Hello all..
Just a couple of things really. I'm currently on Gedarel 30/150 after changing twice before, first from Cerazette which was horrible with constant bleeding to microgynon 30 which was ok accept I experienced dryness and so was put on Gedarel and have been on it since about June/July of last year (admittedly it's not totally helped the dryness however I think that's partly due to me mentally)
Everything has been going fine until lately, the past two months or so I feel as if I've been having issues with it. I've been spotting on it which I had never done before and I have been taking it correctly, my bleed seems more painful than it was when I first started it and I've been up and down like a yo-yo on it. Half the time I'm fine and then slightest, simplest thing can set me off and I'm down like a shot and get into such a state over nothing. Although I enjoy it, I don't feel the desire to have sex, I really have to work to make myself feel remotely motivated, hopefully that makes sense.
It's not fair on my other half who's getting the brunt of it as it's not his fault., he ends up in the firing line if I'm in a foul mood or in tears. Contributing factors may be that I hate uni, in my final year and have no friends at uni, I barely see me friends from home and that I'm in an LDR with the boyfriend 200 odd miles away makes it hard.
Do you guys think it's worth me going to the doctors and asking to change again?
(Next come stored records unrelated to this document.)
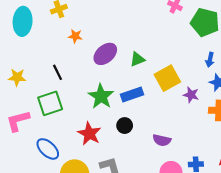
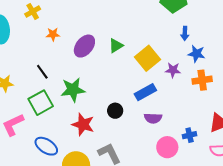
blue rectangle: (132, 94) -> (145, 92), moved
green star: (101, 96) -> (73, 90), moved, turned -30

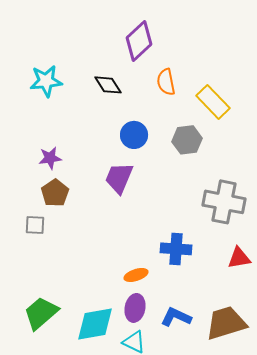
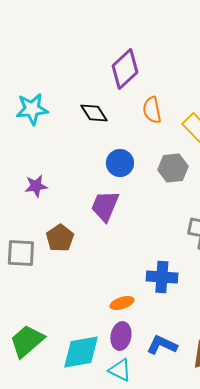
brown pentagon: (55, 193) -> (60, 238), moved
gray square: (35, 225) -> (21, 253), size x1.4

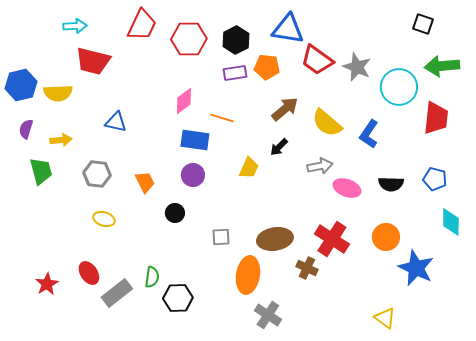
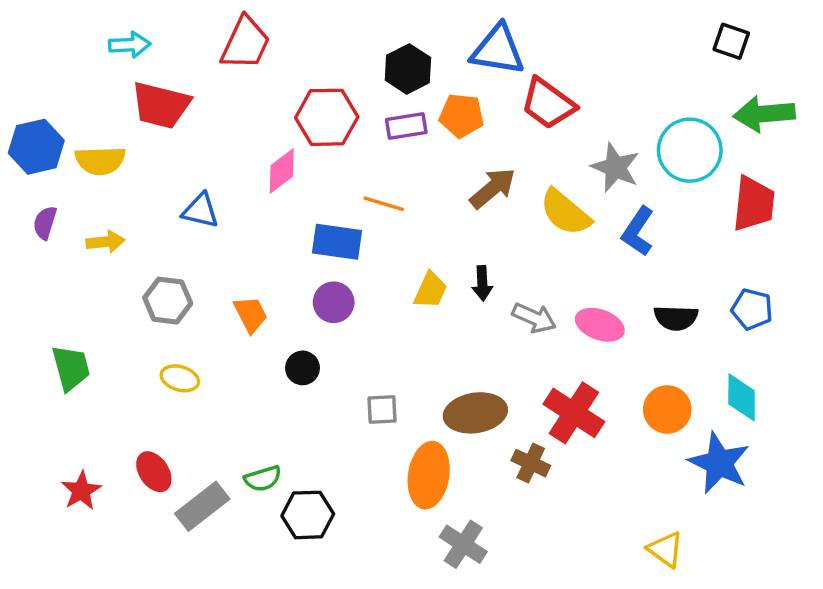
red hexagon: (189, 39) -> (327, 117), moved
gray star: (357, 67) -> (615, 167), moved
pink diamond: (184, 101) -> (282, 171), moved
black arrow: (279, 147) -> (482, 283), moved, turned -48
gray arrow: (320, 166) -> (534, 318), moved, turned 35
green trapezoid: (41, 171) -> (71, 368), moved
cyan diamond: (451, 222) -> (742, 397), moved
green semicircle: (152, 277) -> (263, 479), turned 65

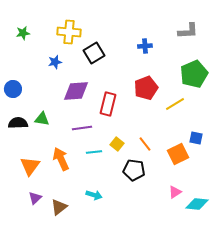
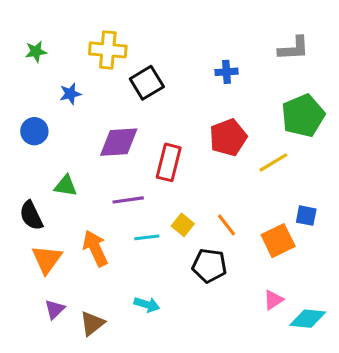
blue star: (55, 62) -> (70, 94), moved
blue circle: (13, 89) -> (34, 131), moved
black semicircle: (18, 123) -> (31, 216), moved, turned -114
I wouldn't be going if I didn't think it was worth it as I hate going to the doctors and don't like to waste there time. I'm not keep in the patch, injection or anything being inserted in me. I'd consider the implant but it's the idea that something is in my system and if it doesn't agree with me I'm stuck and incase I don't bleed, I like that reassurance at the end of each pack that I'm not pregnant.